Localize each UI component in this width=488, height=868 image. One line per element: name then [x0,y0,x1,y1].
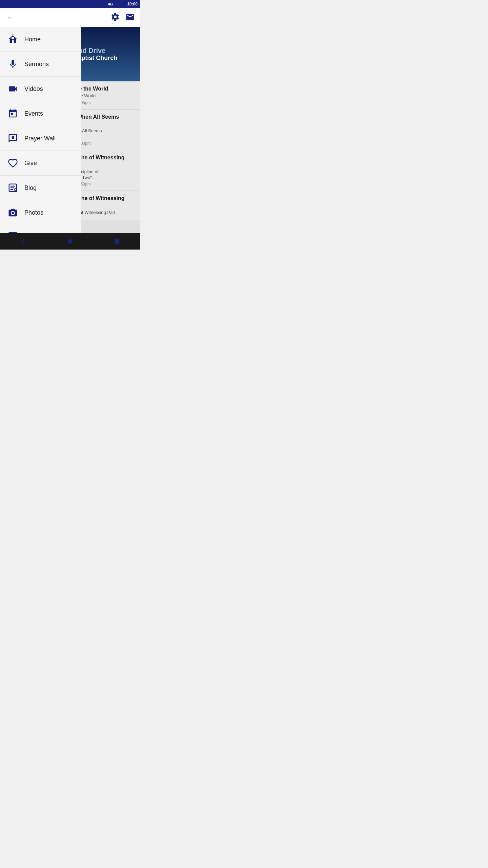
sidebar-drawer: Home Sermons Videos [0,27,81,233]
sidebar-label-sermons: Sermons [24,61,49,68]
status-icons: 4G 10:00 [108,2,138,6]
battery-icon [120,2,125,6]
calendar-icon [7,107,19,120]
nav-recent-button[interactable] [109,233,125,250]
sidebar-item-photos[interactable]: Photos [0,200,81,225]
sidebar-label-home: Home [24,36,41,43]
camera-icon [7,206,19,219]
recent-nav-icon [114,238,120,244]
sidebar-item-facebook[interactable]: Facebook [0,225,81,233]
svg-rect-6 [115,239,119,244]
svg-point-5 [68,239,72,243]
back-button[interactable]: ← [5,12,16,23]
svg-rect-0 [12,37,14,39]
sidebar-label-prayer-wall: Prayer Wall [24,135,56,142]
svg-rect-4 [8,232,18,233]
video-icon [7,83,19,95]
home-nav-icon [67,238,74,245]
header: ← [0,8,140,27]
status-bar: 4G 10:00 [0,0,140,8]
sidebar-item-videos[interactable]: Videos [0,77,81,101]
svg-point-1 [13,34,14,35]
signal-icon [114,2,119,6]
sidebar-item-home[interactable]: Home [0,27,81,52]
message-icon [125,12,135,22]
blog-icon [7,182,19,194]
nav-home-button[interactable] [62,233,78,250]
sidebar-label-videos: Videos [24,85,43,93]
microphone-icon [7,58,19,70]
heart-icon [7,157,19,169]
home-icon [7,33,19,45]
facebook-icon [7,231,19,233]
network-label: 4G [108,2,113,6]
message-button[interactable] [125,12,135,23]
gear-icon [110,12,120,22]
sidebar-label-photos: Photos [24,209,43,216]
sidebar-item-events[interactable]: Events [0,101,81,126]
sidebar-item-prayer-wall[interactable]: Prayer Wall [0,126,81,151]
settings-button[interactable] [110,12,120,23]
sidebar-item-blog[interactable]: Blog [0,176,81,200]
main-area: hland Drive ll Baptist Church hange the … [0,27,140,233]
sidebar-label-give: Give [24,160,37,167]
sidebar-item-sermons[interactable]: Sermons [0,52,81,77]
sidebar-item-give[interactable]: Give [0,151,81,176]
back-nav-icon [20,238,27,245]
sidebar-label-blog: Blog [24,184,37,192]
prayer-icon [7,132,19,144]
header-actions [110,12,135,23]
nav-back-button[interactable] [15,233,32,250]
time-label: 10:00 [127,2,138,6]
sidebar-label-events: Events [24,110,43,117]
bottom-nav [0,233,140,250]
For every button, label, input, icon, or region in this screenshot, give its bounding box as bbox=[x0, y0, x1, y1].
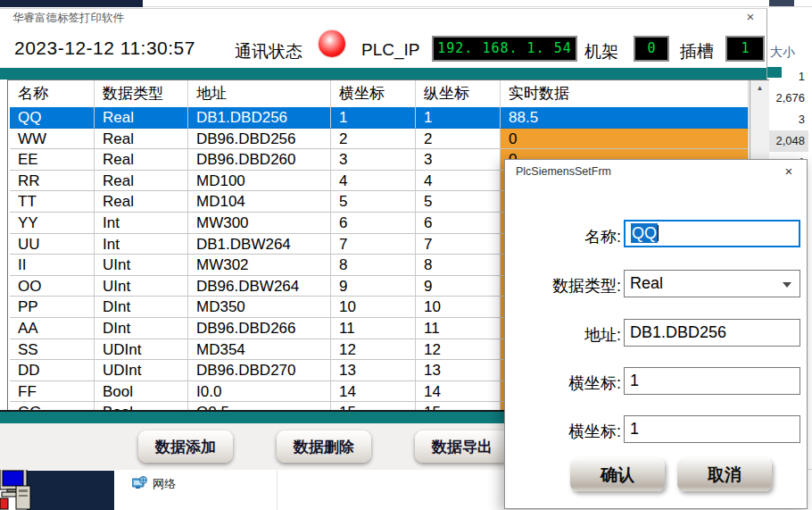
table-cell[interactable]: DB96.DBD256 bbox=[188, 129, 331, 150]
table-cell[interactable]: 5 bbox=[416, 191, 501, 213]
table-cell[interactable]: 10 bbox=[331, 297, 416, 318]
my-computer-icon[interactable] bbox=[0, 468, 36, 510]
table-cell[interactable]: 2 bbox=[331, 129, 416, 150]
table-cell[interactable]: UDInt bbox=[95, 339, 188, 361]
table-cell[interactable]: RR bbox=[10, 171, 95, 192]
add-data-button[interactable]: 数据添加 bbox=[138, 431, 233, 463]
table-cell[interactable]: 7 bbox=[416, 234, 501, 255]
table-cell[interactable]: DB96.DBD266 bbox=[188, 318, 331, 339]
table-cell[interactable]: 14 bbox=[416, 381, 501, 403]
table-cell[interactable]: 3 bbox=[416, 149, 501, 171]
table-cell[interactable]: DInt bbox=[95, 318, 188, 339]
col-header-realtime[interactable]: 实时数据 bbox=[501, 80, 749, 108]
table-cell[interactable]: Real bbox=[95, 107, 188, 129]
table-cell[interactable]: OO bbox=[10, 276, 95, 297]
table-cell[interactable]: YY bbox=[10, 213, 95, 234]
table-cell[interactable]: Real bbox=[95, 149, 188, 171]
table-cell[interactable]: 8 bbox=[416, 255, 501, 276]
table-cell[interactable]: MD104 bbox=[188, 191, 331, 213]
table-cell[interactable]: II bbox=[10, 255, 95, 276]
name-input[interactable]: QQ bbox=[624, 220, 800, 247]
table-cell[interactable]: 11 bbox=[331, 318, 416, 339]
table-cell[interactable]: 13 bbox=[416, 360, 501, 381]
table-cell[interactable]: DD bbox=[10, 360, 95, 381]
table-cell[interactable]: 1 bbox=[331, 107, 416, 129]
table-cell[interactable]: DB96.DBD260 bbox=[188, 149, 331, 171]
table-cell[interactable]: 0 bbox=[501, 129, 749, 150]
scroll-up-icon[interactable]: ▲ bbox=[750, 80, 769, 96]
table-cell[interactable]: 8 bbox=[331, 255, 416, 276]
table-cell[interactable]: MD350 bbox=[188, 297, 331, 318]
table-cell[interactable]: 15 bbox=[331, 402, 416, 410]
table-cell[interactable]: 4 bbox=[331, 171, 416, 192]
table-cell[interactable]: UDInt bbox=[95, 360, 188, 381]
table-cell[interactable]: Q0.5 bbox=[188, 402, 331, 410]
col-header-x[interactable]: 横坐标 bbox=[331, 80, 416, 108]
table-cell[interactable]: 12 bbox=[416, 339, 501, 361]
table-cell[interactable]: Real bbox=[95, 129, 188, 150]
cancel-button[interactable]: 取消 bbox=[677, 458, 772, 491]
table-cell[interactable]: MD354 bbox=[188, 339, 331, 361]
col-header-y[interactable]: 纵坐标 bbox=[416, 80, 501, 108]
table-cell[interactable]: Real bbox=[95, 171, 188, 192]
table-cell[interactable]: FF bbox=[10, 381, 95, 403]
close-icon[interactable]: × bbox=[742, 9, 759, 25]
dialog-close-icon[interactable]: × bbox=[780, 163, 798, 180]
table-row[interactable]: WWRealDB96.DBD256220 bbox=[10, 129, 749, 150]
table-cell[interactable]: TT bbox=[10, 191, 95, 213]
table-cell[interactable]: DInt bbox=[95, 297, 188, 318]
table-row[interactable]: QQRealDB1.DBD2561188.5 bbox=[10, 107, 749, 129]
table-cell[interactable]: UInt bbox=[95, 255, 188, 276]
table-cell[interactable]: PP bbox=[10, 297, 95, 318]
table-cell[interactable]: 13 bbox=[331, 360, 416, 381]
table-cell[interactable]: Bool bbox=[95, 381, 188, 403]
table-cell[interactable]: 9 bbox=[416, 276, 501, 297]
col-header-address[interactable]: 地址 bbox=[188, 80, 331, 108]
table-cell[interactable]: 2 bbox=[416, 129, 501, 150]
table-cell[interactable]: 1 bbox=[416, 107, 501, 129]
table-cell[interactable]: DB1.DBD256 bbox=[188, 107, 331, 129]
table-cell[interactable]: MD100 bbox=[188, 171, 331, 192]
table-cell[interactable]: Bool bbox=[95, 402, 188, 410]
col-header-datatype[interactable]: 数据类型 bbox=[95, 80, 188, 108]
table-cell[interactable]: 3 bbox=[331, 149, 416, 171]
table-cell[interactable]: Int bbox=[95, 234, 188, 255]
table-cell[interactable]: DB96.DBW264 bbox=[188, 276, 331, 297]
table-cell[interactable]: 88.5 bbox=[501, 107, 749, 129]
table-cell[interactable]: WW bbox=[10, 129, 95, 150]
x-coordinate-input[interactable]: 1 bbox=[624, 367, 800, 395]
table-cell[interactable]: UInt bbox=[95, 276, 188, 297]
table-cell[interactable]: 7 bbox=[331, 234, 416, 255]
x-coordinate-input-2[interactable]: 1 bbox=[624, 415, 800, 443]
table-cell[interactable]: UU bbox=[10, 234, 95, 255]
table-cell[interactable]: 4 bbox=[416, 171, 501, 192]
table-cell[interactable]: 12 bbox=[331, 339, 416, 361]
table-cell[interactable]: Real bbox=[95, 191, 188, 213]
export-data-button[interactable]: 数据导出 bbox=[415, 431, 510, 463]
table-cell[interactable]: I0.0 bbox=[188, 381, 331, 403]
table-cell[interactable]: AA bbox=[10, 318, 95, 339]
table-cell[interactable]: 11 bbox=[416, 318, 501, 339]
table-cell[interactable]: 5 bbox=[331, 191, 416, 213]
address-input[interactable]: DB1.DBD256 bbox=[624, 319, 800, 347]
table-cell[interactable]: 14 bbox=[331, 381, 416, 403]
table-cell[interactable]: QQ bbox=[10, 107, 95, 129]
confirm-button[interactable]: 确认 bbox=[570, 458, 665, 491]
table-cell[interactable]: SS bbox=[10, 339, 95, 361]
datatype-select[interactable]: Real bbox=[624, 270, 800, 297]
table-cell[interactable]: DB96.DBD270 bbox=[188, 360, 331, 381]
col-header-name[interactable]: 名称 bbox=[10, 80, 95, 108]
table-cell[interactable]: DB1.DBW264 bbox=[188, 234, 331, 255]
table-cell[interactable]: 15 bbox=[416, 402, 501, 410]
table-cell[interactable]: Int bbox=[95, 213, 188, 234]
table-cell[interactable]: MW300 bbox=[188, 213, 331, 234]
table-cell[interactable]: MW302 bbox=[188, 255, 331, 276]
table-cell[interactable]: 9 bbox=[331, 276, 416, 297]
delete-data-button[interactable]: 数据删除 bbox=[277, 431, 371, 463]
explorer-item-network[interactable]: 网络 bbox=[132, 476, 176, 492]
table-cell[interactable]: 6 bbox=[416, 213, 501, 234]
table-cell[interactable]: EE bbox=[10, 149, 95, 171]
table-cell[interactable]: 6 bbox=[331, 213, 416, 234]
table-cell[interactable]: 10 bbox=[416, 297, 501, 318]
table-cell[interactable]: GG bbox=[10, 402, 95, 410]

◇ ◇ ◇ ◇ ◇ ◇ ◇

WORK TASK
Reproduce all lines from the records above that include the word "prayer".

SOLUTION
sidebar-label-prayer-wall: Prayer Wall [24,135,56,142]
sidebar-item-prayer-wall[interactable]: Prayer Wall [0,126,81,151]
prayer-icon [7,132,19,144]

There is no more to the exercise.